Idiots who let their aggressive dogs free range about town.
dogs.....
Saw an old man in a restaurant today who had a toothpick in his barely-there hair. I thought it was a twig that had, unbeknownst to him, fallen on his head; but after he finished eating, he reached up, grabbed it, and shoved it in his mouth. What the fuck.
I now have a completely new and unexpected thing to be annoyed by.
Extroverts.
Well, we do have a nice flague.
http://i23.photobucket.com/albums/b3...rammarnazi.gif
Fat people wearing pajamas.
In public.
In the afternoon.
That can't count or make any sense of money.
You get to a foreign country and turn your phone on. Knowing that you forgot to turn data roaming off before leaving the states, you fumble to turn it off. In the meantime you start receiving all sorts of crap you didn't even want. Texts, junk email, etc. Oops, there went 60 bucks. Fuck!
People who buy 6 minutes worth of lottery tickets at the convenience store.
Bonus are awarded when I'm standing there with cash in hand to pay for my $4 item.
Shopping at a new grocery store. I was at the beach this past week, and shopping for a short list of things took forever. I don't remember what the final item was, but after my second lap of the store, I was ready to reenact the coffee scene from Moscow on the Hudson.
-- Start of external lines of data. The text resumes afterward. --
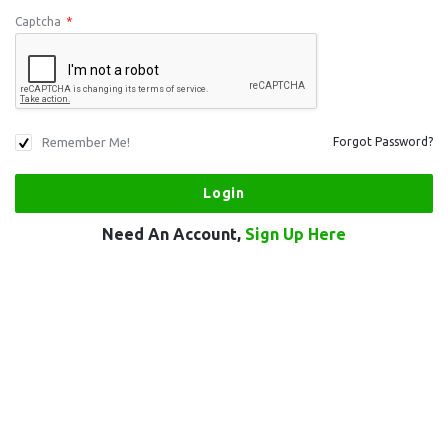
Captcha
*
Remember Me!
Forgot Password?
Need An Account,
Sign Up Here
Re: booner's grocery store rant. I was at the store with my old man last year. There was a woman following protocol, standing behind her nicely parked cart getting something off the shelf. Another woman and her daughter, heading the opposite direction, see something they like and park their cart right next woman 1's, blocking the aisle and therefore my old man who is following behind them. The old man has zero patience, and without even the slightest bit of hesitation, rams the cart, shoves it into the shelves behind woman 1 and continues walking down the aisle.